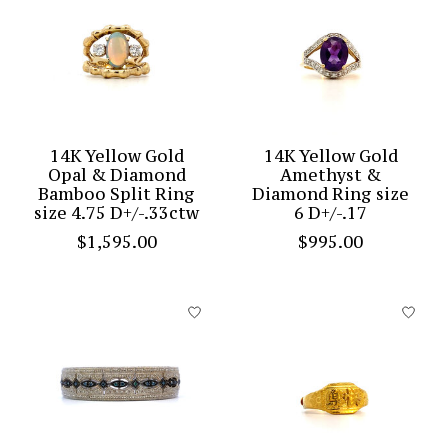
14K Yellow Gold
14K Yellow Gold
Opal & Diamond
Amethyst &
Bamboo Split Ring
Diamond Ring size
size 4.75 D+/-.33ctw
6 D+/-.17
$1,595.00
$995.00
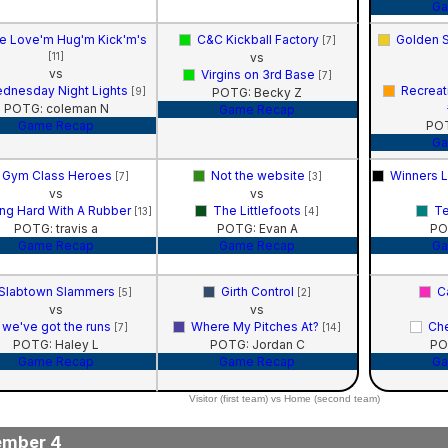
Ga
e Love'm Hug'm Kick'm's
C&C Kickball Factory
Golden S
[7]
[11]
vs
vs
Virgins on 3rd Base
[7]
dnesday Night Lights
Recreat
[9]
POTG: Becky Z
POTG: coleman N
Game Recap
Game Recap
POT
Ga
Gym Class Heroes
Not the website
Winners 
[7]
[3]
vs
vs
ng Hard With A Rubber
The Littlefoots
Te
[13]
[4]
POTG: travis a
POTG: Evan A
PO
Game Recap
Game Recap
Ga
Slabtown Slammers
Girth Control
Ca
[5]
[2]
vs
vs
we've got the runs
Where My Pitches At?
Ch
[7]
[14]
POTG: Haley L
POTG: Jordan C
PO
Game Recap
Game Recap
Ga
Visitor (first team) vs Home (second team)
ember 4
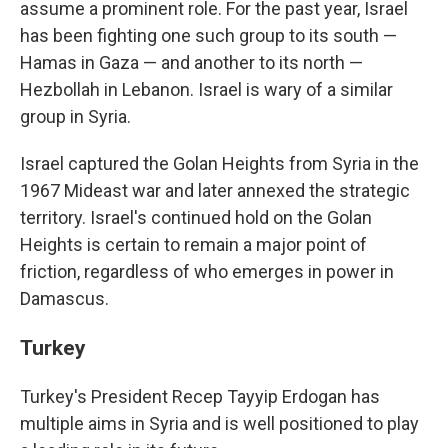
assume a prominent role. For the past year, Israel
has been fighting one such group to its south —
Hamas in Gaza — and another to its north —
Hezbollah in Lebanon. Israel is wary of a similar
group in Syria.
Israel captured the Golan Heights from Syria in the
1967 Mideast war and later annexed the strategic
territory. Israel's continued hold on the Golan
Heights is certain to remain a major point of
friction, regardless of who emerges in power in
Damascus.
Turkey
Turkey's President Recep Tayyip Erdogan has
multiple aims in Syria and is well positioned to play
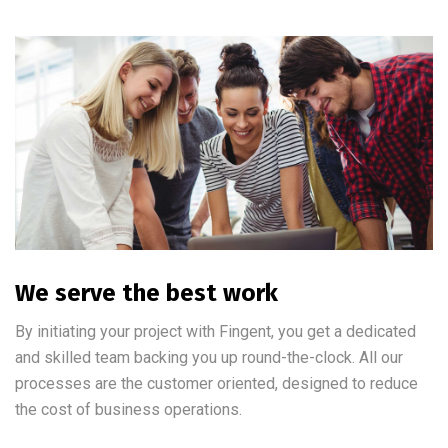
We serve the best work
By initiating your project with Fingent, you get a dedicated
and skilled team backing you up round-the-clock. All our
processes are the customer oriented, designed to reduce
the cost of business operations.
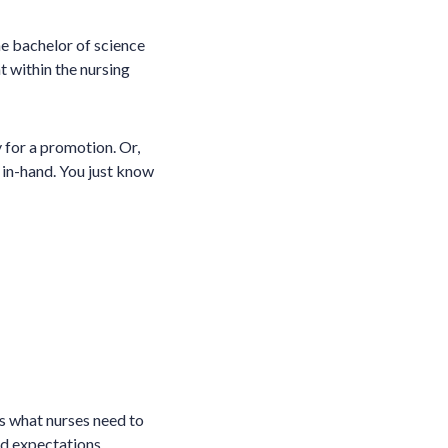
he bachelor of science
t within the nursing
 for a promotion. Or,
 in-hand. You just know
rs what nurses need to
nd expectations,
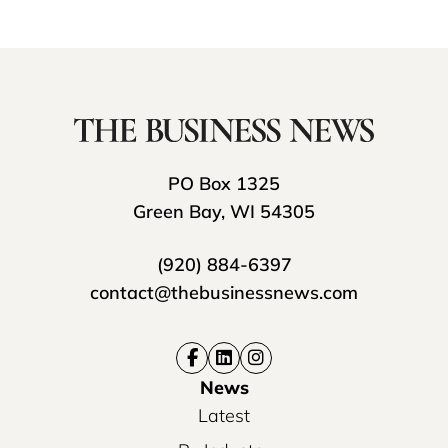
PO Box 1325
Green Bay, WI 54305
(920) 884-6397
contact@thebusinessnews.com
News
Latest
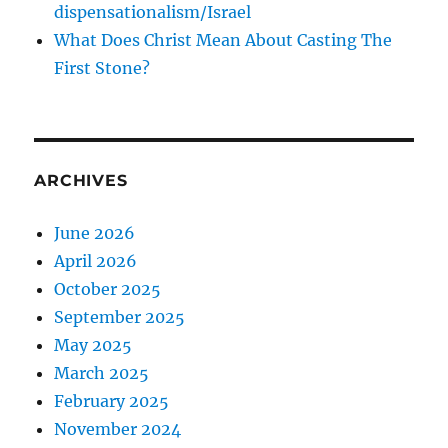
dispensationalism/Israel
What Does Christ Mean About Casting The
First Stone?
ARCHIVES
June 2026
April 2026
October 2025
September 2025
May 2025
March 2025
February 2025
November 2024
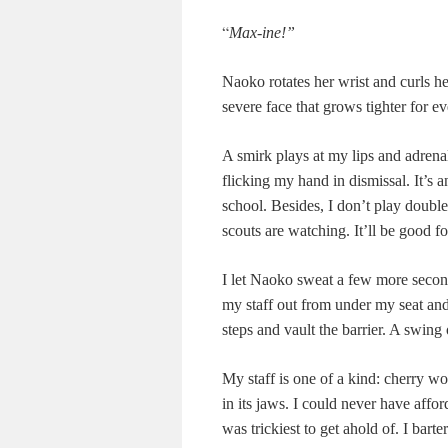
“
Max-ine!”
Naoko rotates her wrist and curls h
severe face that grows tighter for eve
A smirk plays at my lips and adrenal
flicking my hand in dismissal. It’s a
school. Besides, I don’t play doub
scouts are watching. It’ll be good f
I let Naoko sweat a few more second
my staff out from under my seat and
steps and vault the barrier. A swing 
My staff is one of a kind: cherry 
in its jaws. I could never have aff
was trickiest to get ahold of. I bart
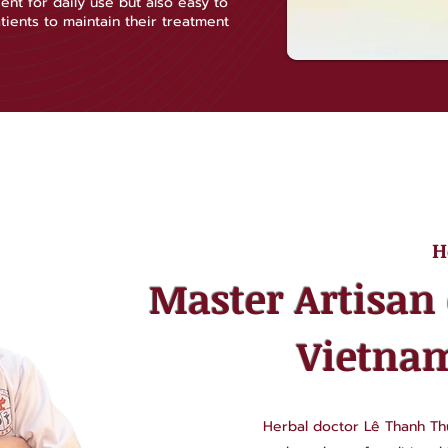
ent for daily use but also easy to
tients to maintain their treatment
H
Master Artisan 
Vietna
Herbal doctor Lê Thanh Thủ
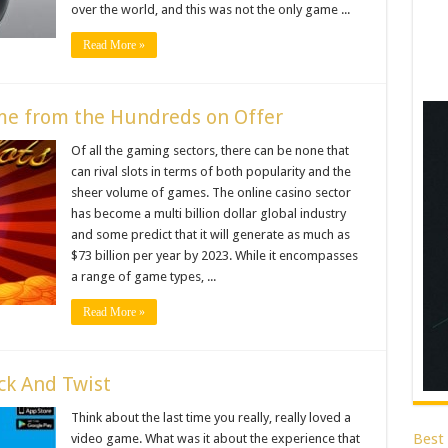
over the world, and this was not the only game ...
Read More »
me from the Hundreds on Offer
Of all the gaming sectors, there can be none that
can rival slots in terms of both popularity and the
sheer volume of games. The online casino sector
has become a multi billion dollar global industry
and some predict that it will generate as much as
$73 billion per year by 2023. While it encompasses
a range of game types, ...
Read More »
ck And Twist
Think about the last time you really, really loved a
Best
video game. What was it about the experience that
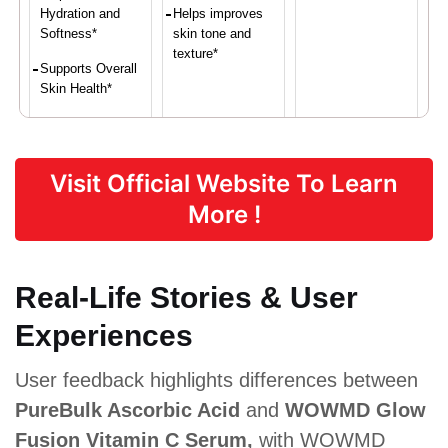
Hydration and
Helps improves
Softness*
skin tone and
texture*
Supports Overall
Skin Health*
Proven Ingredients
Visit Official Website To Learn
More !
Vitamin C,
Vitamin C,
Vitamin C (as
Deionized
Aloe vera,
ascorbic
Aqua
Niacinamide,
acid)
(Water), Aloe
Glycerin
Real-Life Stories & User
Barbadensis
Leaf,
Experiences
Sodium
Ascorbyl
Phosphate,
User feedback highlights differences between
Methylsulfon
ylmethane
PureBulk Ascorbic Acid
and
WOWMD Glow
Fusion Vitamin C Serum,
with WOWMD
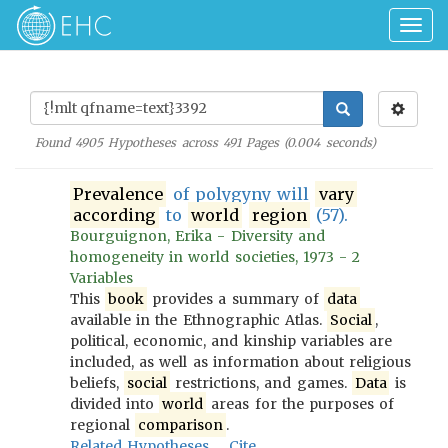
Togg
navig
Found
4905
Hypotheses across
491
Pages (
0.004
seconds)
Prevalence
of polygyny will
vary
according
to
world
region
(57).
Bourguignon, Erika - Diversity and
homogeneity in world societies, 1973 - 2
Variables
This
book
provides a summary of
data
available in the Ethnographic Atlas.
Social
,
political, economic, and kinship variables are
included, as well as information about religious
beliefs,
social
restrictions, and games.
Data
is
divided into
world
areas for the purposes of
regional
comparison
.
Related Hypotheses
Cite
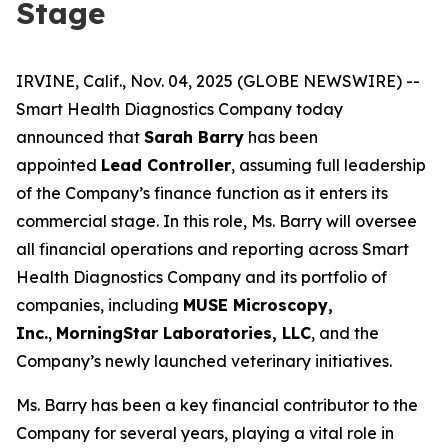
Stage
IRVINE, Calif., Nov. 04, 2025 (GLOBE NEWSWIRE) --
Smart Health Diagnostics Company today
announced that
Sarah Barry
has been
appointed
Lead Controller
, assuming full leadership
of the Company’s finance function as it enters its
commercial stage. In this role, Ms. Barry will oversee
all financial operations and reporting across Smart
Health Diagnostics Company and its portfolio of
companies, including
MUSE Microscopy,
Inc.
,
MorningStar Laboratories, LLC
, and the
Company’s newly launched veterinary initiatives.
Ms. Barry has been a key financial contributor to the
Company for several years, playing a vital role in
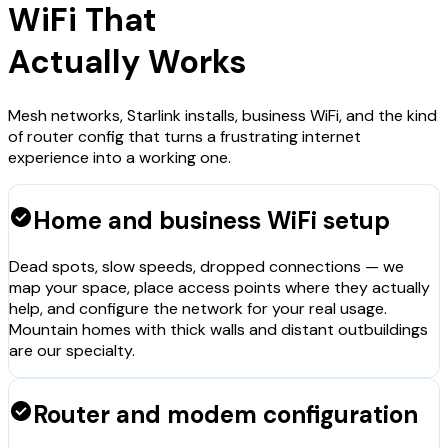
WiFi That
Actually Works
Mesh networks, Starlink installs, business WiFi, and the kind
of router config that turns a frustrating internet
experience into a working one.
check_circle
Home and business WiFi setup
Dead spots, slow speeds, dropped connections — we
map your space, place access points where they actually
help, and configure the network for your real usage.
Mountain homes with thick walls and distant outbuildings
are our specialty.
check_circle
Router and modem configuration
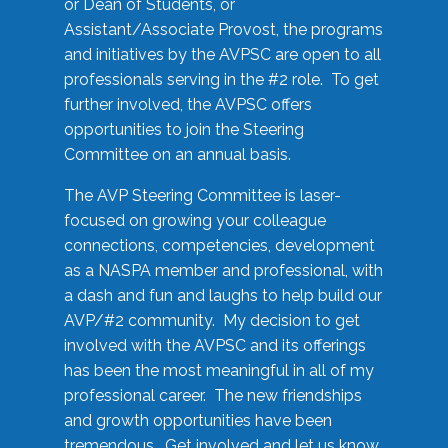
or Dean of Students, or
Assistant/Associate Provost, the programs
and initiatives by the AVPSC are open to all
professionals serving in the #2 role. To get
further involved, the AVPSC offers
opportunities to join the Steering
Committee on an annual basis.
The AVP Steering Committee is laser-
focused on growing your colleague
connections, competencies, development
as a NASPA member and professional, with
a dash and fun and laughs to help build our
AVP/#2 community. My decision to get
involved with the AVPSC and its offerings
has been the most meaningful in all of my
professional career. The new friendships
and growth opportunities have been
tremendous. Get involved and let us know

[Goal of the exercise] Please print the data above once more, exactly as it appears, with no pictures.

[Response to this exercise]
14K Yellow Gold
14K Yellow Gold
Opal & Diamond
Amethyst &
Bamboo Split Ring
Diamond Ring size
size 4.75 D+/-.33ctw
6 D+/-.17
$1,595.00
$995.00
Ga
e Love'm Hug'm Kick'm's
C&C Kickball Factory
Golden S
[7]
[11]
vs
vs
Virgins on 3rd Base
[7]
dnesday Night Lights
Recreat
[9]
POTG: Becky Z
POTG: coleman N
Game Recap
Game Recap
POT
Ga
Gym Class Heroes
Not the website
Winners 
[7]
[3]
vs
vs
ng Hard With A Rubber
The Littlefoots
Te
[13]
[4]
POTG: travis a
POTG: Evan A
PO
Game Recap
Game Recap
Ga
Slabtown Slammers
Girth Control
Ca
[5]
[2]
vs
vs
we've got the runs
Where My Pitches At?
Ch
[7]
[14]
POTG: Haley L
POTG: Jordan C
PO
Game Recap
Game Recap
Ga
Visitor (first team) vs Home (second team)
ember 4
assume a prominent role. For the past year, Israel
has been fighting one such group to its south —
Hamas in Gaza — and another to its north —
Hezbollah in Lebanon. Israel is wary of a similar
group in Syria.
Israel captured the Golan Heights from Syria in the
1967 Mideast war and later annexed the strategic
territory. Israel's continued hold on the Golan
Heights is certain to remain a major point of
friction, regardless of who emerges in power in
Damascus.
Turkey
Turkey's President Recep Tayyip Erdogan has
multiple aims in Syria and is well positioned to play
We serve the best work
By initiating your project with Fingent, you get a dedicated
and skilled team backing you up round-the-clock. All our
processes are the customer oriented, designed to reduce
the cost of business operations.
he bachelor of science
t within the nursing
 for a promotion. Or,
 in-hand. You just know
rs what nurses need to
nd expectations,
PO Box 1325
Green Bay, WI 54305
(920) 884-6397
contact@thebusinessnews.com
News
Latest
dispensationalism/Israel
What Does Christ Mean About Casting The
First Stone?
ARCHIVES
June 2026
April 2026
October 2025
September 2025
May 2025
March 2025
February 2025
November 2024
“
Max-ine!”
Naoko rotates her wrist and curls h
severe face that grows tighter for eve
A smirk plays at my lips and adrenal
flicking my hand in dismissal. It’s a
school. Besides, I don’t play doub
scouts are watching. It’ll be good f
I let Naoko sweat a few more second
my staff out from under my seat and
steps and vault the barrier. A swing 
My staff is one of a kind: cherry 
in its jaws. I could never have aff
was trickiest to get ahold of. I bart
ent for daily use but also easy to
tients to maintain their treatment
H
Master Artisan 
Vietna
Herbal doctor Lê Thanh Thủ
over the world, and this was not the only game ...
Read More »
me from the Hundreds on Offer
Of all the gaming sectors, there can be none that
can rival slots in terms of both popularity and the
sheer volume of games. The online casino sector
has become a multi billion dollar global industry
and some predict that it will generate as much as
$73 billion per year by 2023. While it encompasses
a range of game types, ...
Read More »
ck And Twist
Think about the last time you really, really loved a
Best
video game. What was it about the experience that
Hydration and
Helps improves
Softness*
skin tone and
texture*
Supports Overall
Skin Health*
Proven Ingredients
Visit Official Website To Learn
More !
Vitamin C,
Vitamin C,
Vitamin C (as
Deionized
Aloe vera,
ascorbic
Aqua
Niacinamide,
acid)
(Water), Aloe
Glycerin
Real-Life Stories & User
Barbadensis
Leaf,
Experiences
Sodium
Ascorbyl
Phosphate,
User feedback highlights differences between
Methylsulfon
ylmethane
PureBulk Ascorbic Acid
and
WOWMD Glow
Fusion Vitamin C Serum,
with WOWMD
Togg
navig
Found
4905
Hypotheses across
491
Pages (
0.004
seconds)
Prevalence
of polygyny will
vary
according
to
world
region
(57).
Bourguignon, Erika - Diversity and
homogeneity in world societies, 1973 - 2
Variables
This
book
provides a summary of
data
available in the Ethnographic Atlas.
Social
,
political, economic, and kinship variables are
included, as well as information about religious
beliefs,
social
restrictions, and games.
Data
is
divided into
world
areas for the purposes of
regional
comparison
.
Related Hypotheses
Cite
Stage
IRVINE, Calif., Nov. 04, 2025 (GLOBE NEWSWIRE) --
Smart Health Diagnostics Company today
announced that
Sarah Barry
has been
appointed
Lead Controller
, assuming full leadership
of the Company’s finance function as it enters its
commercial stage. In this role, Ms. Barry will oversee
all financial operations and reporting across Smart
Health Diagnostics Company and its portfolio of
companies, including
MUSE Microscopy,
Inc.
,
MorningStar Laboratories, LLC
, and the
Company’s newly launched veterinary initiatives.
Ms. Barry has been a key financial contributor to the
Company for several years, playing a vital role in
WiFi That
Actually Works
Mesh networks, Starlink installs, business WiFi, and the kind
of router config that turns a frustrating internet
experience into a working one.
check_circle
Home and business WiFi setup
Dead spots, slow speeds, dropped connections — we
map your space, place access points where they actually
help, and configure the network for your real usage.
Mountain homes with thick walls and distant outbuildings
are our specialty.
check_circle
Router and modem configuration
or Dean of Students, or
Assistant/Associate Provost, the programs
and initiatives by the AVPSC are open to all
professionals serving in the #2 role. To get
further involved, the AVPSC offers
opportunities to join the Steering
Committee on an annual basis.
The AVP Steering Committee is laser-
focused on growing your colleague
connections, competencies, development
as a NASPA member and professional, with
a dash and fun and laughs to help build our
AVP/#2 community. My decision to get
involved with the AVPSC and its offerings
has been the most meaningful in all of my
professional career. The new friendships
and growth opportunities have been
tremendous. Get involved and let us know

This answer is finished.